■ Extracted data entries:
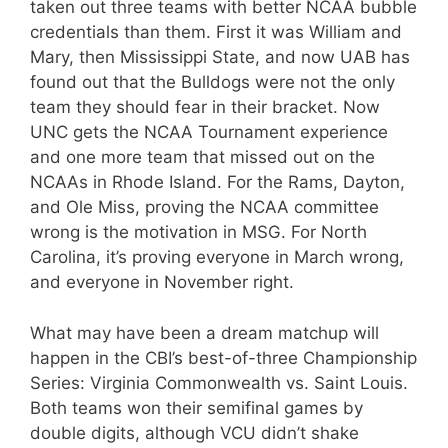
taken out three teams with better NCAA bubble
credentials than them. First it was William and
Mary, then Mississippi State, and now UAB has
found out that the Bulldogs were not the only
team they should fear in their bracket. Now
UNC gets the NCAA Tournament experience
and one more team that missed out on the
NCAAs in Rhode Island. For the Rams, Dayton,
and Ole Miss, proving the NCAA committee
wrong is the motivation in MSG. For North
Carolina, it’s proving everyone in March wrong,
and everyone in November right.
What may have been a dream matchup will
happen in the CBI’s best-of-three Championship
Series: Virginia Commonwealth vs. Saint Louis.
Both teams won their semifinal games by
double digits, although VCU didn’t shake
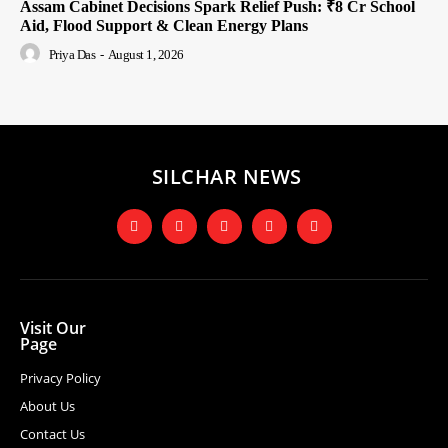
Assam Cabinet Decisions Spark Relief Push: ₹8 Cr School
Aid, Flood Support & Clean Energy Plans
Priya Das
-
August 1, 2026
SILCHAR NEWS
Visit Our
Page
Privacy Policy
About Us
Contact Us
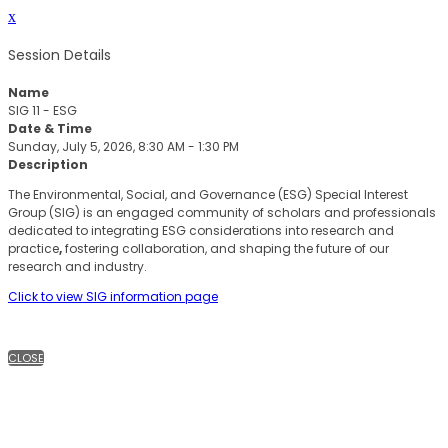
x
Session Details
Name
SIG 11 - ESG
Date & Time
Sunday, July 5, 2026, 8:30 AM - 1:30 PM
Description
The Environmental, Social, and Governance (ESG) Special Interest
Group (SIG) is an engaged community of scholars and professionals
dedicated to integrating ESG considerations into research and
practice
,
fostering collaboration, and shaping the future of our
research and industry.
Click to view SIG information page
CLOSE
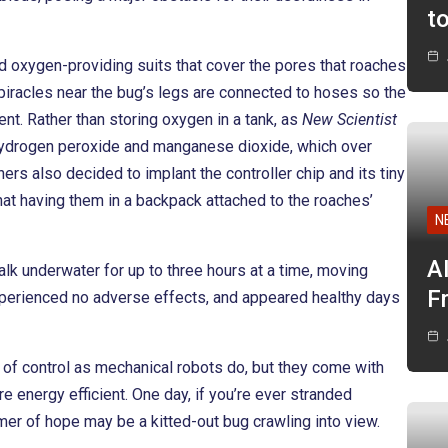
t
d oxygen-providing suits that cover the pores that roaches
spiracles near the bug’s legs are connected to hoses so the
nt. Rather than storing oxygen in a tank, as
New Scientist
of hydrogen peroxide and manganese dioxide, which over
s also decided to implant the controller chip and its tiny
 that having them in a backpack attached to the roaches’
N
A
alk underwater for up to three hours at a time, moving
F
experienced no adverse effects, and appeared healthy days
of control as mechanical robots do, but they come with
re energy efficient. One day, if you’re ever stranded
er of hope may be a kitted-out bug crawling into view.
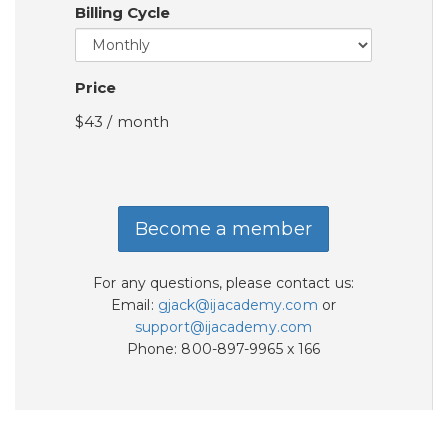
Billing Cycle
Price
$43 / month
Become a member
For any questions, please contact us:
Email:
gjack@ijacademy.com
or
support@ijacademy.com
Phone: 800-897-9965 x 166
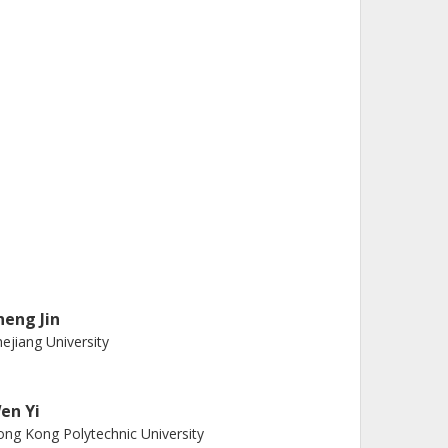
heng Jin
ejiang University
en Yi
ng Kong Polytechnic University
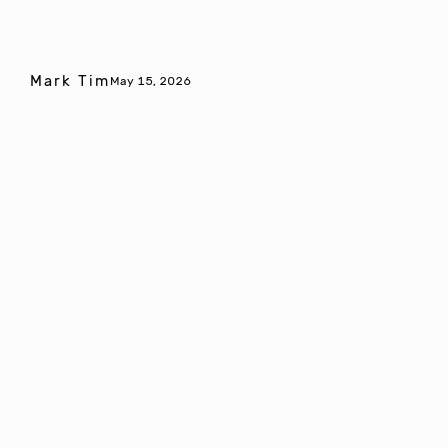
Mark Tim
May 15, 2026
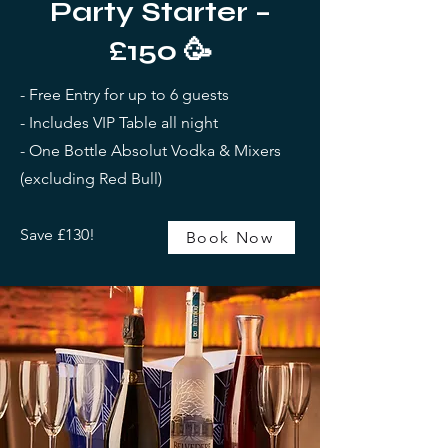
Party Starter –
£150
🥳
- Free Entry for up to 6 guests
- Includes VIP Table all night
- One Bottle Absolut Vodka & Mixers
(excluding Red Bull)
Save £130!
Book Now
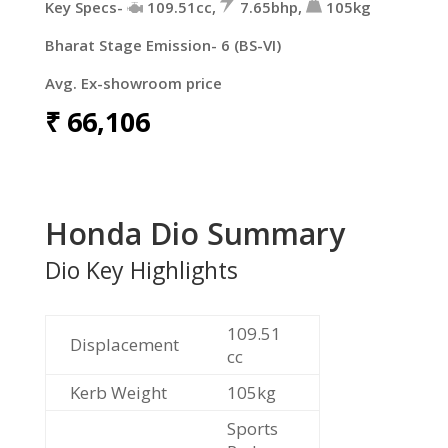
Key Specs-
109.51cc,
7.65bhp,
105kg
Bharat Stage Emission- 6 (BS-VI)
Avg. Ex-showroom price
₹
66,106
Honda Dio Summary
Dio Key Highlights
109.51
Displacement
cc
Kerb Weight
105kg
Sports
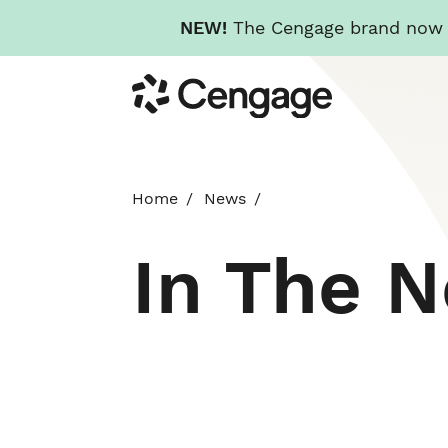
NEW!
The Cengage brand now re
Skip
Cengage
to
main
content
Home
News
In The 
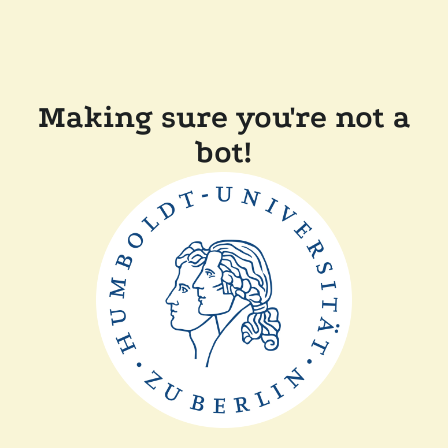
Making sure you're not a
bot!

■ TASK PROMPT:
Transcribe the records above exactly, leaving out every picture.

■ RESPONSE TO THE EXERCISE:
taken out three teams with better NCAA bubble
credentials than them. First it was William and
Mary, then Mississippi State, and now UAB has
found out that the Bulldogs were not the only
team they should fear in their bracket. Now
UNC gets the NCAA Tournament experience
and one more team that missed out on the
NCAAs in Rhode Island. For the Rams, Dayton,
and Ole Miss, proving the NCAA committee
wrong is the motivation in MSG. For North
Carolina, it’s proving everyone in March wrong,
and everyone in November right.
What may have been a dream matchup will
happen in the CBI’s best-of-three Championship
Series: Virginia Commonwealth vs. Saint Louis.
Both teams won their semifinal games by
double digits, although VCU didn’t shake
Assam Cabinet Decisions Spark Relief Push: ₹8 Cr School
Aid, Flood Support & Clean Energy Plans
Priya Das
-
August 1, 2026
SILCHAR NEWS
Visit Our
Page
Privacy Policy
About Us
Contact Us
x
Session Details
Name
SIG 11 - ESG
Date & Time
Sunday, July 5, 2026, 8:30 AM - 1:30 PM
Description
The Environmental, Social, and Governance (ESG) Special Interest
Group (SIG) is an engaged community of scholars and professionals
dedicated to integrating ESG considerations into research and
practice
,
fostering collaboration, and shaping the future of our
research and industry.
Click to view SIG information page
CLOSE
t
d oxygen-providing suits that cover the pores that roaches
spiracles near the bug’s legs are connected to hoses so the
nt. Rather than storing oxygen in a tank, as
New Scientist
of hydrogen peroxide and manganese dioxide, which over
s also decided to implant the controller chip and its tiny
 that having them in a backpack attached to the roaches’
N
A
alk underwater for up to three hours at a time, moving
F
experienced no adverse effects, and appeared healthy days
of control as mechanical robots do, but they come with
re energy efficient. One day, if you’re ever stranded
er of hope may be a kitted-out bug crawling into view.
Billing Cycle
Price
$43 / month
Become a member
For any questions, please contact us:
Email:
gjack@ijacademy.com
or
support@ijacademy.com
Phone: 800-897-9965 x 166
heng Jin
ejiang University
en Yi
ng Kong Polytechnic University
Mark Tim
May 15, 2026
Party Starter –
£150
🥳
- Free Entry for up to 6 guests
- Includes VIP Table all night
- One Bottle Absolut Vodka & Mixers
(excluding Red Bull)
Save £130!
Book Now
Key Specs-
109.51cc,
7.65bhp,
105kg
Bharat Stage Emission- 6 (BS-VI)
Avg. Ex-showroom price
₹
66,106
Honda Dio Summary
Dio Key Highlights
109.51
Displacement
cc
Kerb Weight
105kg
Sports
NEW!
The Cengage brand now re
Skip
Cengage
to
main
content
Home
News
In The 
Making sure you're not a
bot!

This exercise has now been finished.